Hi,
Is anyone currently working on extending rxvt for UTF-8? Recently I
did some quick (and very dirty) hacking of the rxvt-2.7.3/ code to get
an idea of how to extending rxvt for UTF-8. Based on this experience,
here's my proposal for rxvt-utf8; if some people have already been
working on this, I'd be happy to join the effort.

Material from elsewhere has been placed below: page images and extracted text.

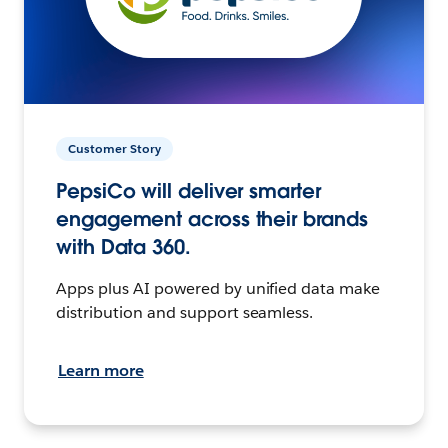
Customer Story
PepsiCo will deliver smarter
engagement across their brands
with Data 360.
Apps plus AI powered by unified data make
distribution and support seamless.
Learn more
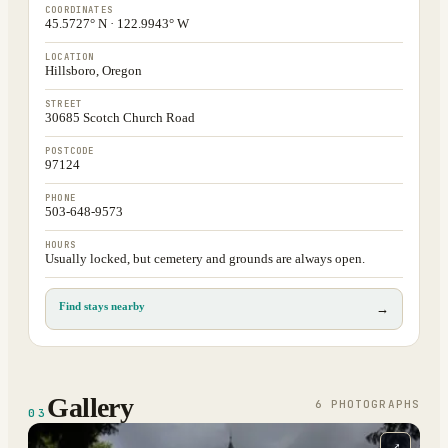
COORDINATES
45.5727° N · 122.9943° W
LOCATION
Hillsboro, Oregon
STREET
30685 Scotch Church Road
POSTCODE
97124
PHONE
503-648-9573
HOURS
Usually locked, but cemetery and grounds are always open.
Find stays nearby
→
Gallery
6
PHOTOGRAPH
S
03
⤢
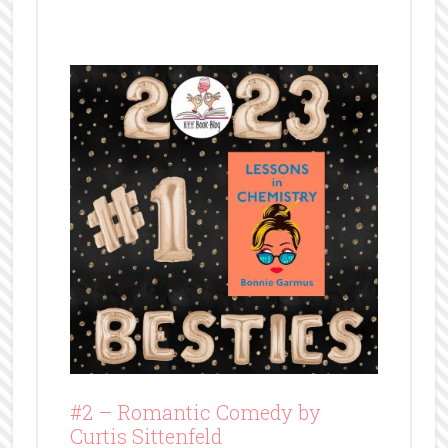
#2 –
Romantic Comedy by
Curtis Sittenfeld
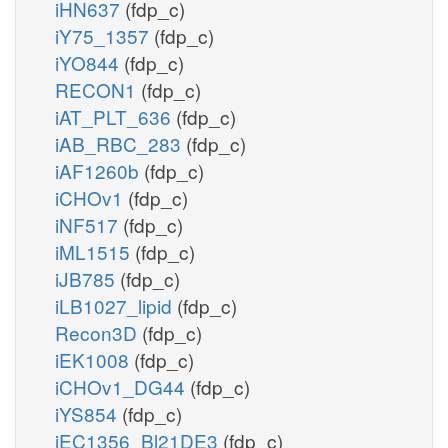
iHN637
(fdp_c)
iY75_1357
(fdp_c)
iYO844
(fdp_c)
RECON1
(fdp_c)
iAT_PLT_636
(fdp_c)
iAB_RBC_283
(fdp_c)
iAF1260b
(fdp_c)
iCHOv1
(fdp_c)
iNF517
(fdp_c)
iML1515
(fdp_c)
iJB785
(fdp_c)
iLB1027_lipid
(fdp_c)
Recon3D
(fdp_c)
iEK1008
(fdp_c)
iCHOv1_DG44
(fdp_c)
iYS854
(fdp_c)
iEC1356_Bl21DE3
(fdp_c)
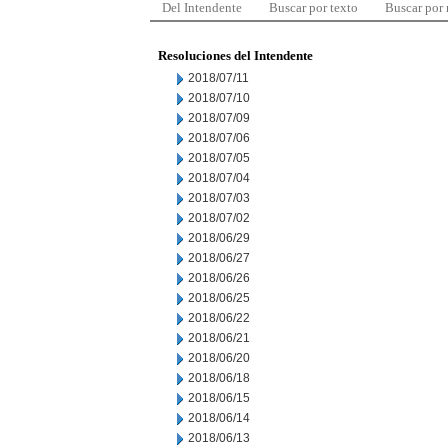
Del Intendente
Buscar por texto
Buscar por
Resoluciones del Intendente
2018/07/11
2018/07/10
2018/07/09
2018/07/06
2018/07/05
2018/07/04
2018/07/03
2018/07/02
2018/06/29
2018/06/27
2018/06/26
2018/06/25
2018/06/22
2018/06/21
2018/06/20
2018/06/18
2018/06/15
2018/06/14
2018/06/13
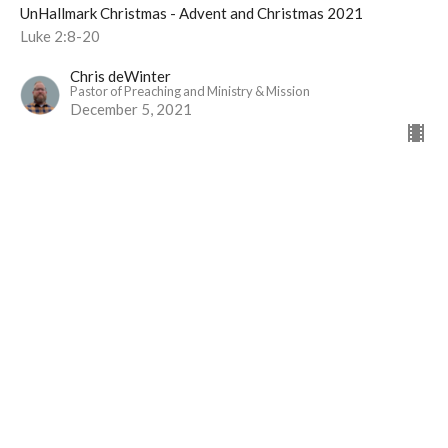
UnHallmark Christmas - Advent and Christmas 2021
Luke 2:8-20
Chris deWinter
Pastor of Preaching and Ministry & Mission
December 5, 2021
View all Sermons in Series
Langley Immanuel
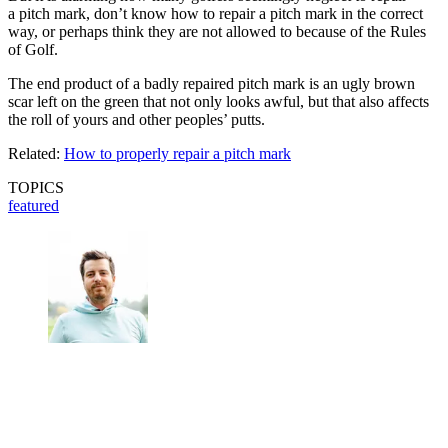
a pitch mark, don’t know how to repair a pitch mark in the correct
way, or perhaps think they are not allowed to because of the Rules
of Golf.
The end product of a badly repaired pitch mark is an ugly brown
scar left on the green that not only looks awful, but that also affects
the roll of yours and other peoples’ putts.
Related:
How to properly repair a pitch mark
TOPICS
featured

- Internally, store each Unicode character as a 16-bit number:
typedef typedef u_int16_t text_t;
(In the future, we can change to u_int32_t to accomodate 32-bit Unicode
characters.)
For each row, we still allocates TermWin.ncol text_t's:
sizeof(text_t) * TermWin.ncol
- Assume that the fonts are mono-spaced (fixed width), i.e., each character
takes 1 column (e.g., ASCII), or 2 columns (e.g., CJK characters), ...
(I'm not sure about proportional fonts.)
For d-column characters where (e.g., for CJK characters, d=2),
if its first column is at screen position (row, col), then
screen.text[row][col] is its Unicode value,
and the succeeding (d-1) positions in screen.text[row][]

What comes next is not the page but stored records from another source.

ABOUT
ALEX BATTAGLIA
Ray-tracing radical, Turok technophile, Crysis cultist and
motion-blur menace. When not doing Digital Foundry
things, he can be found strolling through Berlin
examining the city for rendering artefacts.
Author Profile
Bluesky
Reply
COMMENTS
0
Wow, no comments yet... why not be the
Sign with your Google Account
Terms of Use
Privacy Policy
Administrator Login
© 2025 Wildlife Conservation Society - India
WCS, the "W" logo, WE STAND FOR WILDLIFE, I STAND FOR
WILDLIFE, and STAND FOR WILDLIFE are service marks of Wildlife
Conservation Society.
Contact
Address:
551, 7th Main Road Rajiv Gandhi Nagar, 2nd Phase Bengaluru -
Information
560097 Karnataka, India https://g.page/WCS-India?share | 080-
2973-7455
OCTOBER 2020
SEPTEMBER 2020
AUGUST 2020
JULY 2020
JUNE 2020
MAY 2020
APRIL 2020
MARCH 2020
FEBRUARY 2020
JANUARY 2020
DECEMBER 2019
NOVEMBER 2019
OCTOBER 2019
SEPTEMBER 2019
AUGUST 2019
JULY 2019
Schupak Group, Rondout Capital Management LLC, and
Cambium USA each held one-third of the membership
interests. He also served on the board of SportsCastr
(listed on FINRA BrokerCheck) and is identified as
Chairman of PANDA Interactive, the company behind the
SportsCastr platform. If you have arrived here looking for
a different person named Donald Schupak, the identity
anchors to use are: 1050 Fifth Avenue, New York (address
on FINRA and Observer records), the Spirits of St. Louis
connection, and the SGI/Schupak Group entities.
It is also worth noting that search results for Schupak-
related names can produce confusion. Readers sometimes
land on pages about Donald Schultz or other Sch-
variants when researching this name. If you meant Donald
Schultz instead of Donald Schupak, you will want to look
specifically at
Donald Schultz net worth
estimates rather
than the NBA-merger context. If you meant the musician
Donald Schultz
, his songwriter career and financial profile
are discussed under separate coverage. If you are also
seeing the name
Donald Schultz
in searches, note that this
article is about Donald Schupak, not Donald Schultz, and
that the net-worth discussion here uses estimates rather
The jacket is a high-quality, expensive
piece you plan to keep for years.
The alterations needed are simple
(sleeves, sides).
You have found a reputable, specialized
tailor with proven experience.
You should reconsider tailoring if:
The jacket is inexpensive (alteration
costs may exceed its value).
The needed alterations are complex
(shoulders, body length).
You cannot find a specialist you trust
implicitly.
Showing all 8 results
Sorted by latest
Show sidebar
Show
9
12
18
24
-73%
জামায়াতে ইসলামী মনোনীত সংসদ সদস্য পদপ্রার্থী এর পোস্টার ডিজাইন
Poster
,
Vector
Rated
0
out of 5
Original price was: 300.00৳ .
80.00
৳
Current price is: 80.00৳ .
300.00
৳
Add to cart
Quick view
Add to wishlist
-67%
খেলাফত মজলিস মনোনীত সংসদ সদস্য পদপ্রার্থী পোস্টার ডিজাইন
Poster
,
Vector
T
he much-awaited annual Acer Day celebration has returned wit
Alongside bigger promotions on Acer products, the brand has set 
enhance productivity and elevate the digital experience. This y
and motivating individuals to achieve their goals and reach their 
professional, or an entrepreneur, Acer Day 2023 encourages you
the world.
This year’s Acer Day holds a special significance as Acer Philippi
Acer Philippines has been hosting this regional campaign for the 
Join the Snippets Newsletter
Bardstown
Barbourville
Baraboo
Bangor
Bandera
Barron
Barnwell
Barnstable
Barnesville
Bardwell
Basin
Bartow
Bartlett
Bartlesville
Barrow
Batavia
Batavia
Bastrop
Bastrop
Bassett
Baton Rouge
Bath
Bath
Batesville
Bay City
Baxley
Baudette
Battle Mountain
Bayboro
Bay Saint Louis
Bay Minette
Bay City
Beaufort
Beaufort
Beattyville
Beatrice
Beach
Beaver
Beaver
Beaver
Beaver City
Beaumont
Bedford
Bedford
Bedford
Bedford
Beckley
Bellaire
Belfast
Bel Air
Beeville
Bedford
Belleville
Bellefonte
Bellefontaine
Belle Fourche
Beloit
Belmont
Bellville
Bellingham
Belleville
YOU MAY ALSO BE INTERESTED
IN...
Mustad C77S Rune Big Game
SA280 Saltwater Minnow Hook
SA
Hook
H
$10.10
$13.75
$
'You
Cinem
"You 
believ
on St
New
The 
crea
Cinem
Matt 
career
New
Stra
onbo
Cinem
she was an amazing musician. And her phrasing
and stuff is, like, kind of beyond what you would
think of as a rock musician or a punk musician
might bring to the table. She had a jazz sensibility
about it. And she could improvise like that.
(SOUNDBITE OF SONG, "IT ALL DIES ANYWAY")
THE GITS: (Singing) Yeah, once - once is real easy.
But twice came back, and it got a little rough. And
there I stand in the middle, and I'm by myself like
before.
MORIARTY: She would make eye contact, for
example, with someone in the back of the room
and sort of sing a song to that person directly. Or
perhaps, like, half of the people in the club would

(screen.text[row][col+1], ... screen.text[row][col+d-1])
are ignored, or cleared to be ' ' or '\0'.
Use a RS_ bit to denote the succeeding (d-1) columns are ``trailing"
columns:
i: 1..d-1
screen.rend[row][col+i] |= RS_trailing_column[row][col]

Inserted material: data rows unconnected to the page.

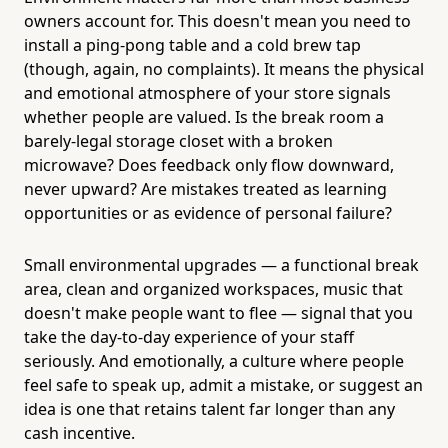
owners account for. This doesn't mean you need to
install a ping-pong table and a cold brew tap
(though, again, no complaints). It means the physical
and emotional atmosphere of your store signals
whether people are valued. Is the break room a
barely-legal storage closet with a broken
microwave? Does feedback only flow downward,
never upward? Are mistakes treated as learning
opportunities or as evidence of personal failure?
Small environmental upgrades — a functional break
area, clean and organized workspaces, music that
doesn't make people want to flee — signal that you
take the day-to-day experience of your staff
seriously. And emotionally, a culture where people
feel safe to speak up, admit a mistake, or suggest an
idea is one that retains talent far longer than any
cash incentive.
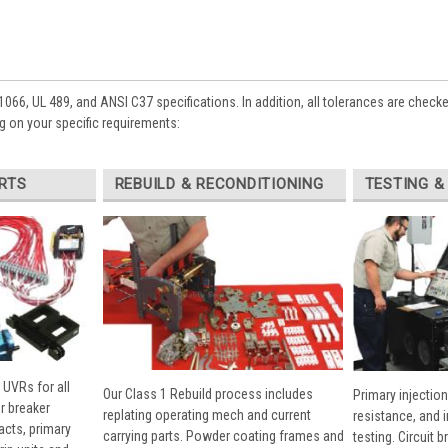
1066, UL 489, and ANSI C37 specifications. In addition, all tolerances are check
 on your specific requirements:
RTS
REBUILD & RECONDITIONING
TESTING &
 UVRs for all
Our Class 1 Rebuild process includes
Primary injection
r breaker
replating operating mech and current
resistance, and 
cts, primary
carrying parts. Powder coating frames and
testing. Circuit 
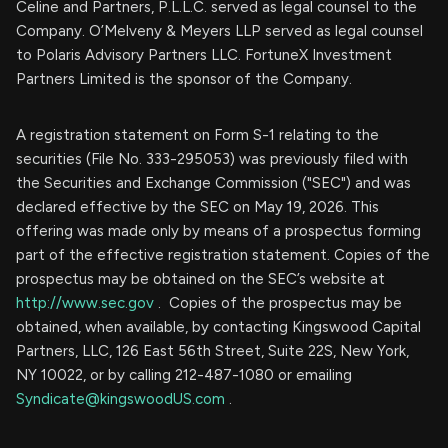
Celine and Partners, P.L.L.C. served as legal counsel to the
Company. O’Melveny & Meyers LLP served as legal counsel
to Polaris Advisory Partners LLC. FortuneX Investment
Partners Limited is the sponsor of the Company.
A registration statement on Form S-1 relating to the
securities (File No. 333-295053) was previously filed with
the Securities and Exchange Commission ("SEC") and was
declared effective by the SEC on May 19, 2026. This
offering was made only by means of a prospectus forming
part of the effective registration statement. Copies of the
prospectus may be obtained on the SEC’s website at
http://www.sec.gov
. Copies of the prospectus may be
obtained, when available, by contacting Kingswood Capital
Partners, LLC, 126 East 56th Street, Suite 22S, New York,
NY 10022, or by calling 212-487-1080 or emailing
Syndicate@kingswoodUS.com
.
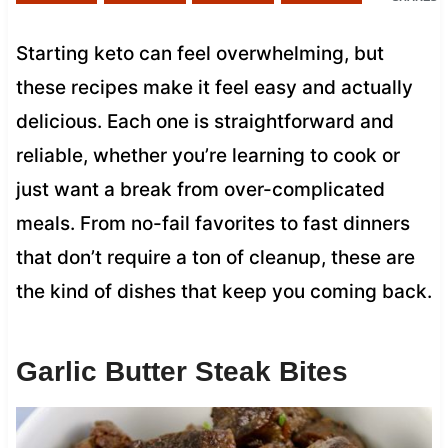
Starting keto can feel overwhelming, but
these recipes make it feel easy and actually
delicious. Each one is straightforward and
reliable, whether you’re learning to cook or
just want a break from over-complicated
meals. From no-fail favorites to fast dinners
that don’t require a ton of cleanup, these are
the kind of dishes that keep you coming back.
Garlic Butter Steak Bites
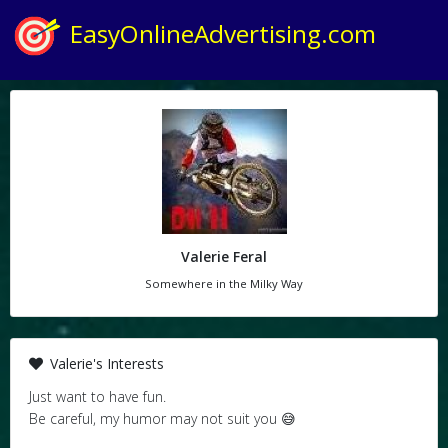
EasyOnlineAdvertising.com
Valerie Feral
Somewhere in the Milky Way
Valerie's Interests
Just want to have fun.
Be careful, my humor may not suit you 😅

This scheme does not affect the single-column characters (e.g., ASCII).
- Change `tlen' in screen_t to mean:
the length of the line (in columns),
or (-1) * (the length of the line (in columns)), for wrapped lines
The reason for this change is:
when there is only one column at the end of a row, if we write a
d-column character with d > 1, we should write it at the beginning
of the next row. So the length of a wrapped line may be anywhere
between TermWin.ncol and TermWin.ncol-(d-1).
- At the beginning of ``scr_add_lines()", convert the input string from UTF-8
format (unsigned char) to 16-bit integers (text_t).
- In ``selection_make()", convert the selected characters from 16-bit
integers (text_t) to UTF-8 (unsigned char).
- When iterating over the characters of a row, use a loop like this:
for (; col < end_col; col++)
if (!(screen.rend[row][col] & RS_trailing_column))
*str++ = screen.text[row][col];
- In ``scr_refresh()", ``buffer" contains the string to be drawn by
draw_string, etc. (here for Unicode,
draw_string = XDrawString16;
draw_image_string = XDrawImageString16;)
Change its type from
static char *buffer = NULL;
to
static text_t *buffer = NULL;
Because XDrawString16 needs XChar2b, on little-endian machines (e.g., x86),
we need to swap the two bytes when copy a 16-bit character to buffer.
Problems to be resolved:
- fixed vs. proportial font for Unifont:
I'm using the Unifont (GNU Unicode Font, http://czyborra.com/unifont/)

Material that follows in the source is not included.